Have Fun with Numbers

Notice that the number 123456789 is a 9-digit number consisting exactly the numbers from 1 to 9, with no duplication. Double it we will obtain 246913578, which happens to be another 9-digit number consisting exactly the numbers from 1 to 9, only in a different permutation. Check to see the result if we double it again!
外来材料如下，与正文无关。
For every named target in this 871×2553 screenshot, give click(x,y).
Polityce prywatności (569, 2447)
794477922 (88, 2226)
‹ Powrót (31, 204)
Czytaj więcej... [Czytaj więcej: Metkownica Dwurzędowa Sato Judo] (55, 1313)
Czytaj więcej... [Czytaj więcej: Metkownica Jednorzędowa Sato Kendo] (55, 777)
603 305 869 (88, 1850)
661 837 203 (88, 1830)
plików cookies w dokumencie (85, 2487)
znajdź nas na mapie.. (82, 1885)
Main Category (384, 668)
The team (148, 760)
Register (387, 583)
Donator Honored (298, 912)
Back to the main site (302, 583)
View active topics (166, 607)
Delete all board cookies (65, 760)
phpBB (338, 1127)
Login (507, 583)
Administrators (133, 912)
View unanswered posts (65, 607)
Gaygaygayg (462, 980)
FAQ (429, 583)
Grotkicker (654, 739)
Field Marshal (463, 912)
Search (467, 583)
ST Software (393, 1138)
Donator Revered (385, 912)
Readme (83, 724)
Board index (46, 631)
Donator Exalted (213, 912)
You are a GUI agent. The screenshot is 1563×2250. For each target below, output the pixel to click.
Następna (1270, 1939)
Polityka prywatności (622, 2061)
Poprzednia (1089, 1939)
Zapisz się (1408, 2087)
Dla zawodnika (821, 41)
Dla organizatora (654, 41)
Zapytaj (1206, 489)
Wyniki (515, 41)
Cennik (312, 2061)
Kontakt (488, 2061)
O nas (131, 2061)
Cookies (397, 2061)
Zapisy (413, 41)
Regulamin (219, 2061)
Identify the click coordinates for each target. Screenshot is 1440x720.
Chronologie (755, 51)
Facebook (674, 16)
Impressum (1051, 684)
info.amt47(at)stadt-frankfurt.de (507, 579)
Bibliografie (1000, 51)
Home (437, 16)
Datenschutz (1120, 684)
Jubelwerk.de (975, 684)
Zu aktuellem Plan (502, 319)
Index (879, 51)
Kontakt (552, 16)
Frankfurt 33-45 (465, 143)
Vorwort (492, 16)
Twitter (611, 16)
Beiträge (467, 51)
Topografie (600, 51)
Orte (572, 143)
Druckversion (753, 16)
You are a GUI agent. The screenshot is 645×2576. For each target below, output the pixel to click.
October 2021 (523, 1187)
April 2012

Now you are suppose to check if there are more numbers with this property. That is, double a given number with k digits, you are to tell if the resulting number consists of only a permutation of the digits in the original number.

Input Specification:
Each input contains one test case. Each case contains one positive integer with no more than 20 digits.

Output Specification:
For each test case, first print in a line "Yes" if doubling the input number gives a number that consists of only a permutation of the digits in the original number, or "No" if not. Then in the next line, print the doubled number.

#include<stdio.h>
int length(long long a);
void bits(int a[],long long b);
void judgement(int a[],int b[],int len);
int main(){
    int j,len;

    long long num;

    int numl[10];

    for(j=0;j<10;j++){
        numl[j] = 0;
    }

    scanf("%lld",&num);

    len = length(num);

    int arr[len];

    bits(arr,num);

    judgement(arr,numl,len);

    num *=2;

    len = length(num);

    int arr_[len];

    bits(arr_,num);

    int rel = 1;

    for(j=0;j<len;j++){
        int n;
        for(n=0;n<10;n++){
            if(numl[n] == 0){
                if(arr_[j] == n){
                    rel = 0;
                }
            }
        }
    }

    if(rel){
        printf("Yes\n");
        printf("%lld",num);
    }else{
        printf("No\n");
        printf("%lld",num);
    }

    return 0;
}
int length(long long a){
    int cnt = 0;
    for( ; ; ){
        a /= 10;
        cnt++;
        if(a == 0)
        break;
    }
    return cnt;
}

void bits(int a[],long long b){
    int i = 0;
    for(i=0; ;i++){
        a[i] = b%10;
        b /= 10;
        if(b == 0)
        break;
    }
}

void judgement(int a[],int b[],int len){
    int i = 0;
    for(i=0;i<len;i++){
        switch(a[i]){
            case 0:
            b[0] = 1;
            break;
            case 1:
            b[1] = 1;
            break;
            case 2:
            b[2] = 1;
            break;
            case 3:
            b[3] = 1;
            break;
            case 4:
            b[4] = 1;
            break;
            case 5:
            b[5] = 1;
            break;
            case 6:
            b[6] = 1;
            break;
            case 7:
            b[7] = 1;
            break;
            case 8:
            b[8] = 1;
            break;
            case 9:
            b[9] = 1;
            break;
        }
    }
}

超过unsigned long，输入中有数字不在结果中，但结果数字都在输入里
最长串，10个数字全出现
最长串全是9
这三种情况显示答案错误，目前自己没有找出来问题

意思是k位数字翻倍后还由1-k组成?
案例里不超过20位数字,很明显longlong存不下,这里用字符串存会比较好

#include<stdio.h>

int a[10];
int b[10];
int main()
{
    long long n;
    scanf("%lld",&n);
    long long ans=n;
    while(n>0)
    {
        a[n%10]++;
        n/=10;
    }
    ans*=2;
    n=ans;
        while(n>0)
    {
        b[n%10]++;
        n/=10;
    }
    int flag=0;
    for(int i=0;i<10;i++)
    {
        if(a[i]!=b[i]) flag=1;
        //cout<<" "<<a[i]<<endl;
    }
    if(flag==0) printf("Yes\n");
    else printf("No\n");
printf("%lld",ans);
    return 0;
    
}